Output all entries exactly as they appear and skip the pictures.

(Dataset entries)
--------

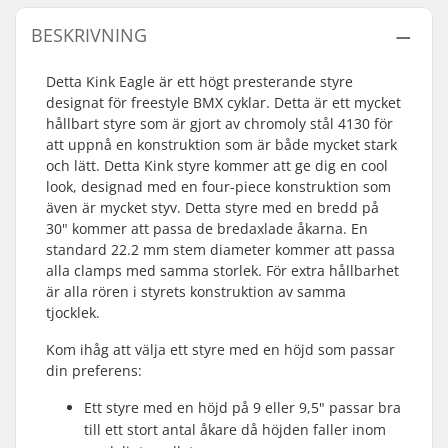
BESKRIVNING
Detta Kink Eagle är ett högt presterande styre
designat för freestyle BMX cyklar. Detta är ett mycket
hållbart styre som är gjort av chromoly stål 4130 för
att uppnå en konstruktion som är både mycket stark
och lätt. Detta Kink styre kommer att ge dig en cool
look, designad med en four-piece konstruktion som
även är mycket styv. Detta styre med en bredd på
30" kommer att passa de bredaxlade åkarna. En
standard 22.2 mm stem diameter kommer att passa
alla clamps med samma storlek. För extra hållbarhet
är alla rören i styrets konstruktion av samma
tjocklek.
Kom ihåg att välja ett styre med en höjd som passar
din preferens:
Ett styre med en höjd på 9 eller 9,5" passar bra
till ett stort antal åkare då höjden faller inom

--------

--- Completed exercise ---
BESKRIVNING
Detta Kink Eagle är ett högt presterande styre
designat för freestyle BMX cyklar. Detta är ett mycket
hållbart styre som är gjort av chromoly stål 4130 för
att uppnå en konstruktion som är både mycket stark
och lätt. Detta Kink styre kommer att ge dig en cool
look, designad med en four-piece konstruktion som
även är mycket styv. Detta styre med en bredd på
30" kommer att passa de bredaxlade åkarna. En
standard 22.2 mm stem diameter kommer att passa
alla clamps med samma storlek. För extra hållbarhet
är alla rören i styrets konstruktion av samma
tjocklek.
Kom ihåg att välja ett styre med en höjd som passar
din preferens:
Ett styre med en höjd på 9 eller 9,5" passar bra
till ett stort antal åkare då höjden faller inom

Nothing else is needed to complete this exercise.